We now have a unique opportunity to push through much needed reforms because of the external influence of the EU and the bipartisan political climate which has developed in Italy as a result of the crises. This opportunity cannot go wasted and Mr Monti appears to understand this. Of course, even if these reforms are effective, they must be safeguarded against future bastardization. We cannot return to business as usual once the economic situation improves or when Mr Monti's mandate ends in 2013. If history has taught us anything, it is that vigilance on behalf of a citizenry cannot only take place in times of crises. Repeating the mistakes of the past is simply not an option
To conclude, this article does not want to suggest that all the reforms that Monti has proposed will be effective. Some, like the ICI, are dubiously effective at best. But the general climate is moving in the right direction. There is a need to reform the deeply flawed economic system which has proven to not work in the interest of the Italian people. Monti can push forward unpopular pension, trade union and cost cutting reforms using scare tactics. This is obviously not an ideal situation, but in Italy sometimes its the best you can hope for.

Sunday, 27 November 2011

What are Eurobonds and why are they so important?

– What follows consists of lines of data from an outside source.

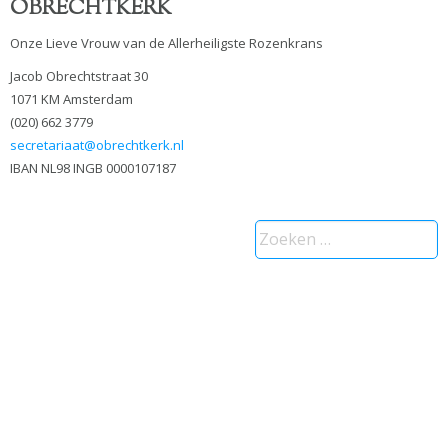
OBRECHTKERK
Onze Lieve Vrouw van de Allerheiligste Rozenkrans
Jacob Obrechtstraat 30
1071 KM Amsterdam
(020) 662 3779
secretariaat@obrechtkerk.nl
IBAN NL98 INGB 0000107187
Zoeken
naar:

In the last couple of days, the term "Eurobond" is one that has been bounced around continuosly by the media. The news is that Germany opposes the issuing of Eurobonds, while France and (especially) Italy are favourable to them. But just what are they?
A eurobond is a debt obbligation which is issued by the Eurozone as a whole rather than from individual countries. Germany opposes the issuing of Eurobonds, despite the fact many economists say it is the most effective way to resolve the eurozone's financial troubles. The German finance minister, Woflgang Schauble, claims that eurobonds would not solve Europe's problems but rather divert attention from enacting real reforms in Europe's troubled economies.
In this, I agree with Schauble in that the problems affecting countries like Italy and Greece cannot be solved in the long run by joint bond sales. Structural problems led these countries to the brink, along with mismanagment and enormous levels of corruption. Eurobonds might well relieve market pressures for the moment, but it would allow also relieve pressures on these goverments to enact reforms and bring about long term change. At a time when Mario Monti's economic reforms are picking up consensus all over Europe as well as the markets (slowly) regaining some lost faith in Italy, it seems that Eurobonds might distract and ultimately lead Italy and other countries to commit the same mistake that brought them into the crisis in the first place: Value short term fixes rather than long term solutions.